As the Democratic Party had represented centrist, social-liberal positions, the course of the SVP shifted towards the political centre following internal debates. The Democratic Party had been supported particularly by workers, and the SVP sought to expand its electoral base towards these, as the traditional BGB base in the rural population had started to lose its importance in the post-war era. In 1971, the BGB changed its name to the Swiss People's Party (SVP) after it merged with the Democratic Party from Glarus and Graubünden.
Svp stands for free#
The party continued to be a reliable political partner with the Swiss Conservative People's Party and the Free Democratic Party. After World War II, the BGB contributed to the establishment of the characteristic Swiss post-war consensual politics, social agreements and economic growth policies. In the party's fight against left-wing ideologies, sections of party officials and farmers voiced sympathy with, or failed to distance themselves from the emerging fascist movements. The BGB contributed strongly to the establishment of the Swiss national ideology known as the Geistige Landesverteidigung (Spiritual Defence of the Nation), which was largely responsible for the growing Swiss sociocultural and political cohesion from the 1930s. While the party opposed any kind of socialist ideas such as internationalism and anti-militarism, it sought to represent local Swiss traders and farmers against big business and international capital.

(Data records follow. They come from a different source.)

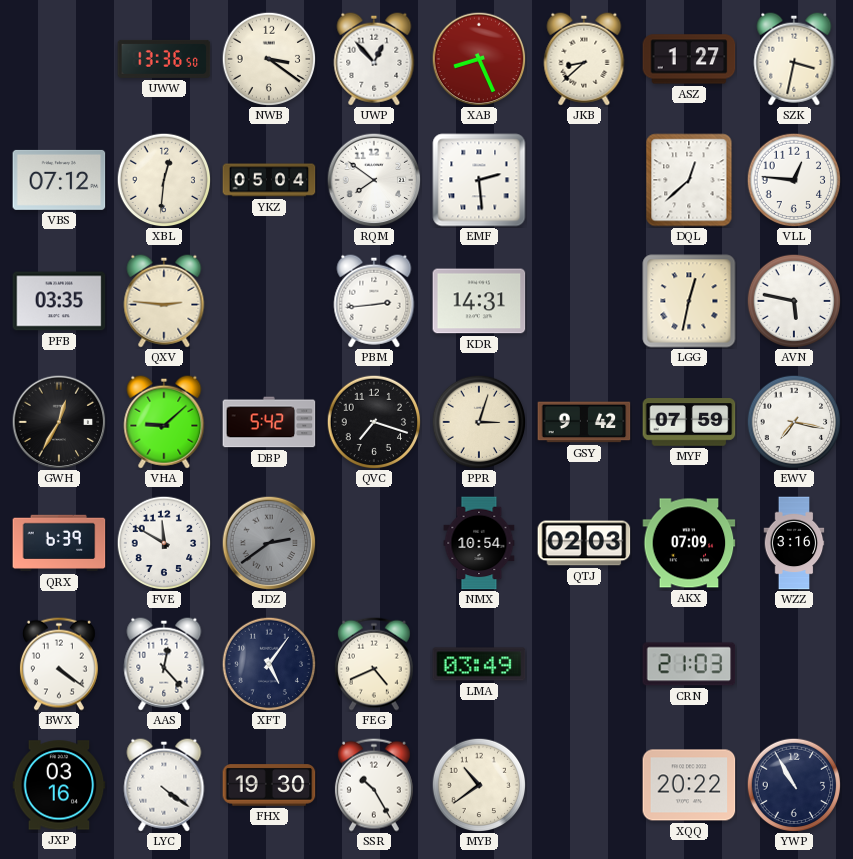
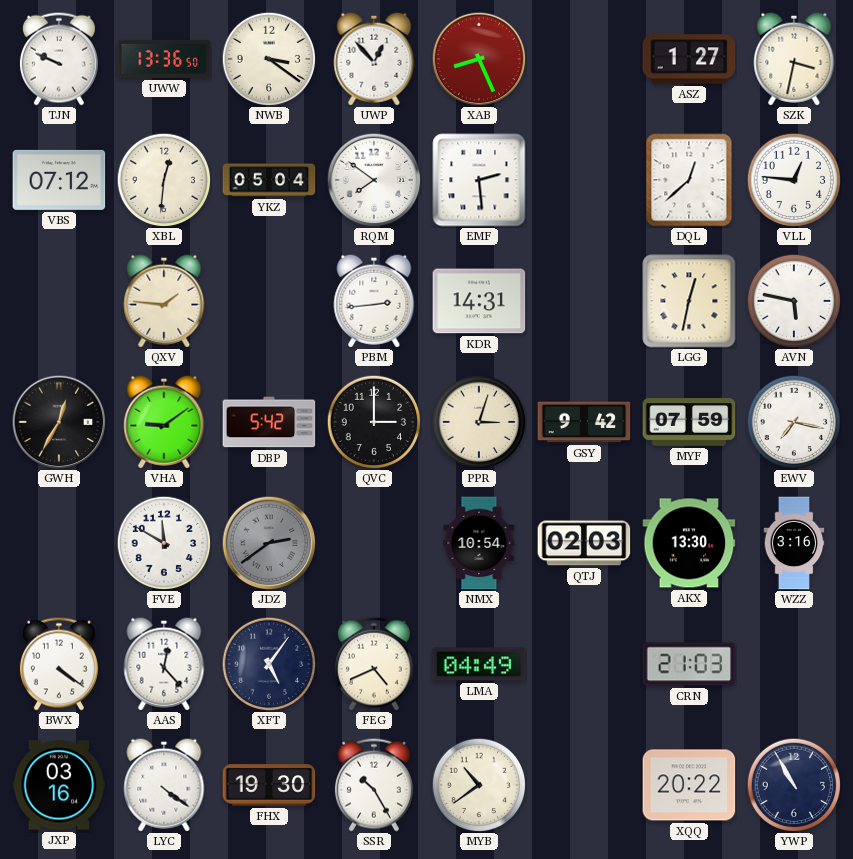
TJN: none -> 9:49
JKB: 8:38 -> none
PFB: 03:35 -> none
QXV: 2:46 -> 1:46
VHA: 9:08 -> 9:09
QVC: 7:18 -> 3:00
QRX: 6:39 -> none
AKX: 07:09 -> 13:30
LMA: 03:49 -> 04:49
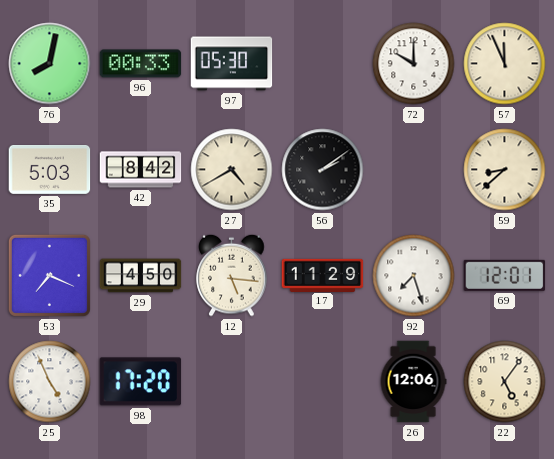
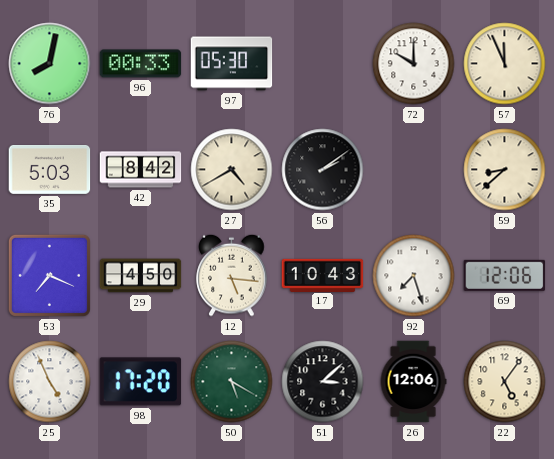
17: 11:29 -> 10:43
69: 12:01 -> 12:06
50: none -> 5:20
51: none -> 3:08
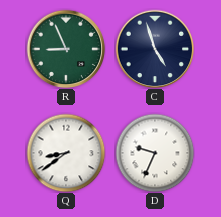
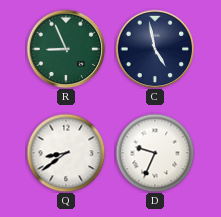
C: 4:57 -> 4:58
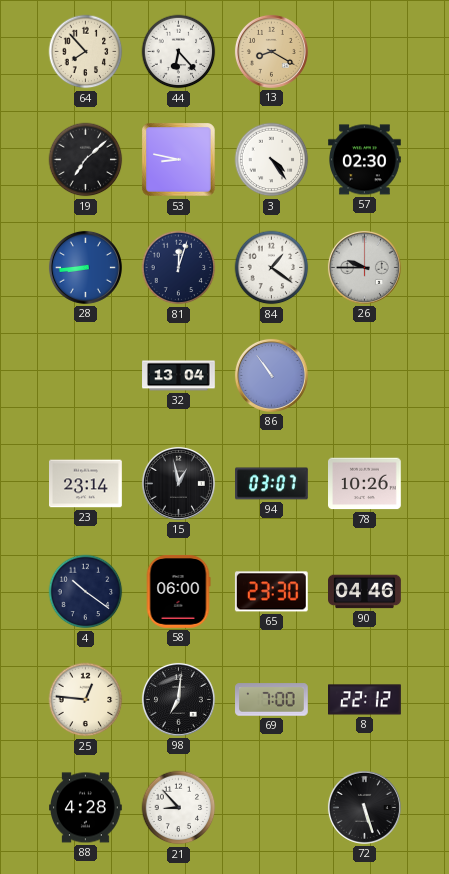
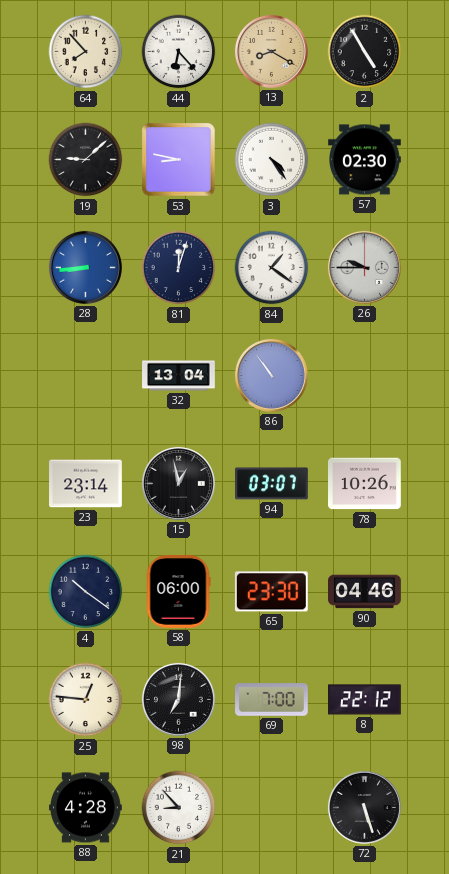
2: none -> 4:55
19: 7:08 -> 9:08
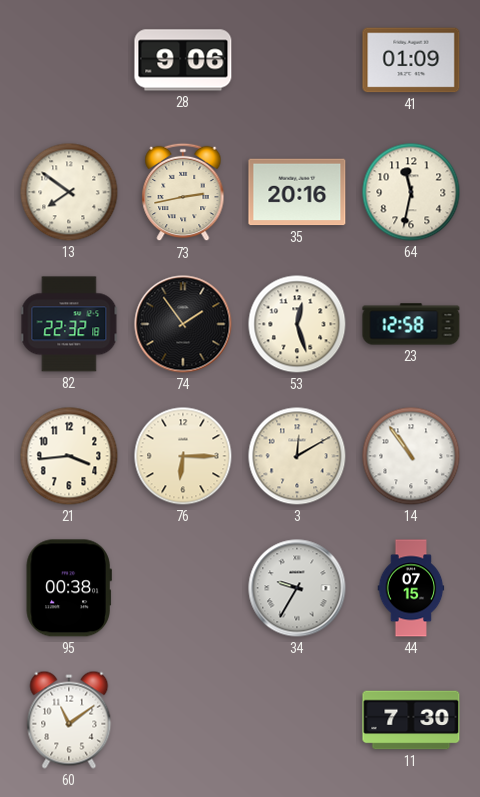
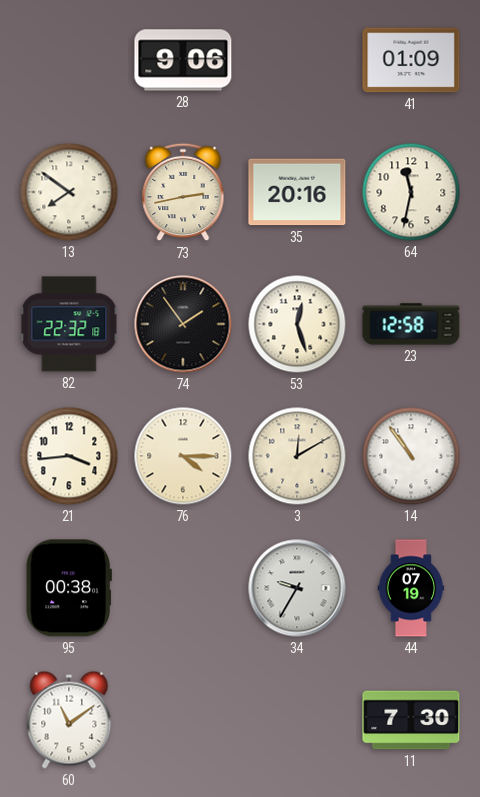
76: 6:15 -> 4:15
44: 07:15 -> 07:19
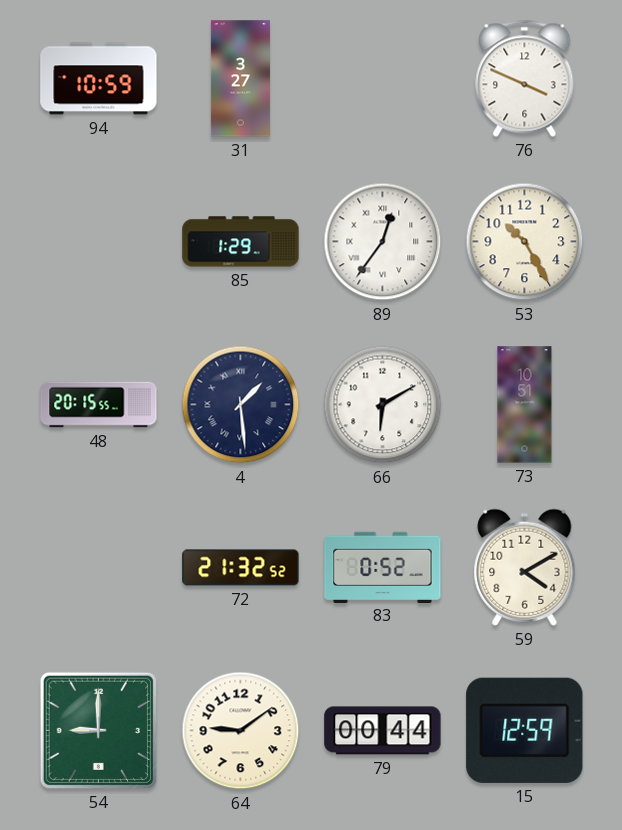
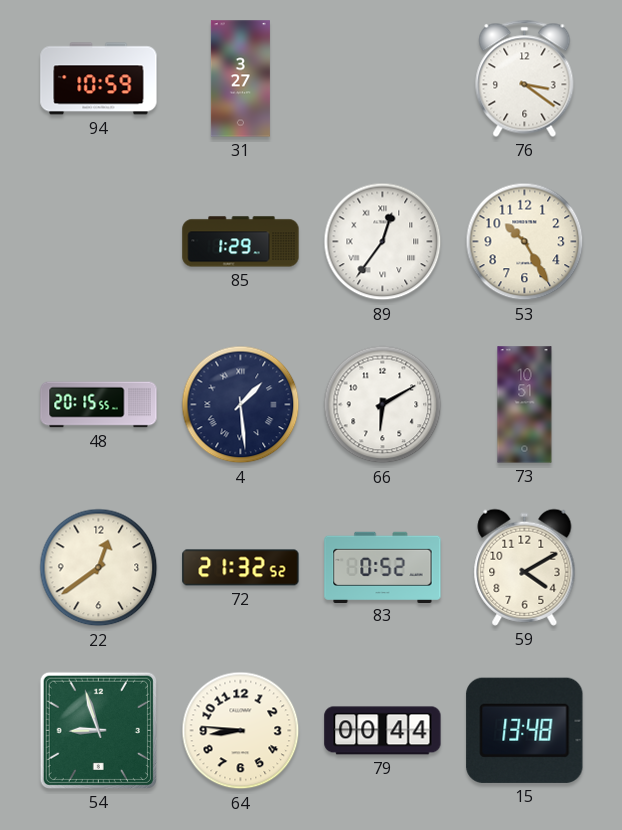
76: 3:49 -> 3:21
22: none -> 12:39
54: 9:00 -> 8:57
64: 9:09 -> 8:46
15: 12:59 -> 13:48
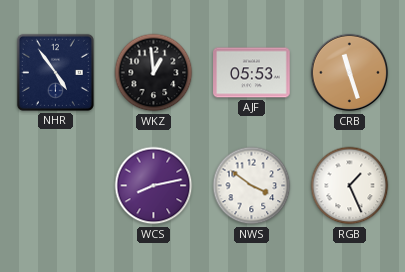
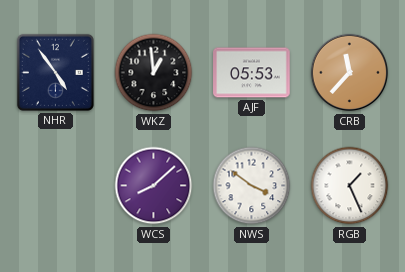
CRB: 11:27 -> 11:37
WCS: 8:13 -> 8:08
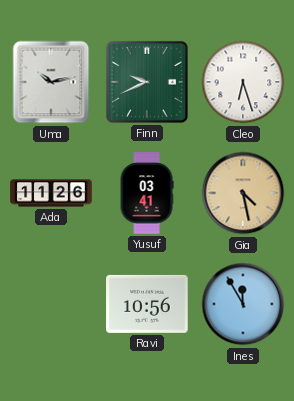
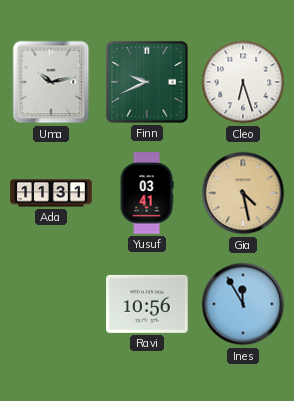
Ada: 11:26 -> 11:31
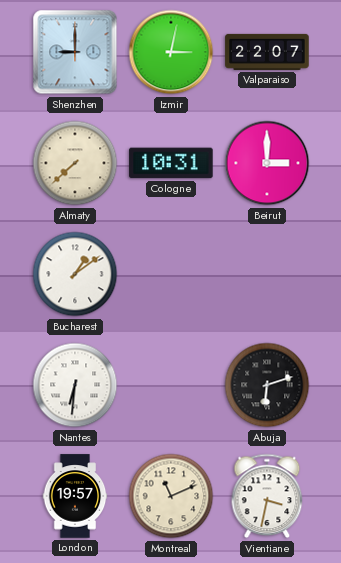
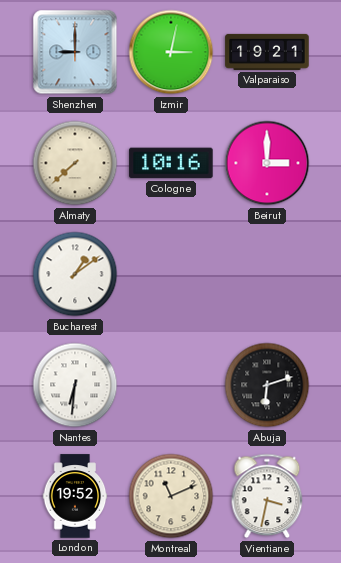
Valparaiso: 22:07 -> 19:21
Cologne: 10:31 -> 10:16
London: 19:57 -> 19:52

During the 1930s, the BGB entered the mainstream of Swiss politics as a right-wing conservative party in the bourgeois bloc. In 1936, a representative party was founded on the national level, called the Party of Farmers, Traders and Independents (BGB). By 1929, the coalition of farmers' parties had gained enough influence to get one of their leaders, Rudolf Minger, elected to the Federal Council. When proportional representation was introduced in 1919, the new farmers' parties won significant electoral support, especially in Zürich and Bern, and eventually also gained representation in parliament and government. While the Free Democratic Party had earlier been a popular party for farmers, this changed during World War I when the party had mainly defended the interests of industrialists and consumer circles. The early origins of the SVP go back to the late 1910s, when numerous cantonal farmers' parties were founded in agrarian, Protestant, German-speaking parts of Switzerland. 1.3 Rise of the new SVP (1990s–present).

It has six seats in the Council of States.

As of 2019, the party is the largest in the National Council with 53 seats. Blocher's failure to win re-election as a Federal Councillor led to moderates within the party splitting to form the Conservative Democratic Party (BDP). Its vote share of 28.9% in the 2007 Federal Council election was the highest vote ever recorded for a single party in Switzerland until 2015, when it surpassed its own record with 29.4%. In line with the changes fostered by Blocher, the party started to focus increasingly on issues such as Euroscepticism and opposition to mass immigration. This changed however during the 1990s, when the party underwent deep structural and ideological changes under the influence of Christoph Blocher the SVP then became the strongest party in Switzerland by the 2000s. The SVP initially did not enjoy any increased support beyond that of the BGB, retaining around 11% of the vote through the 1970s and 1980s. The SVP originated in 1971 as a merger of the Party of Farmers, Traders and Independents (BGB) and the Democratic Party, while the BGB, in turn, had been founded in the context of the emerging local farmers' parties in the late 1910s. Chaired by Marco Chiesa, it is the largest party in the Federal Assembly, with 53 members of the National Council and 6 of the Council of States. The Swiss People's Party ( German: Schweizerische Volkspartei, SVP Romansh: Partida populara Svizra, PPS), also known as the Democratic Union of the Centre ( French: Union démocratique du centre, UDC Italian: Unione Democratica di Centro, UDC), is a national-conservative, right-wing populist political party in Switzerland.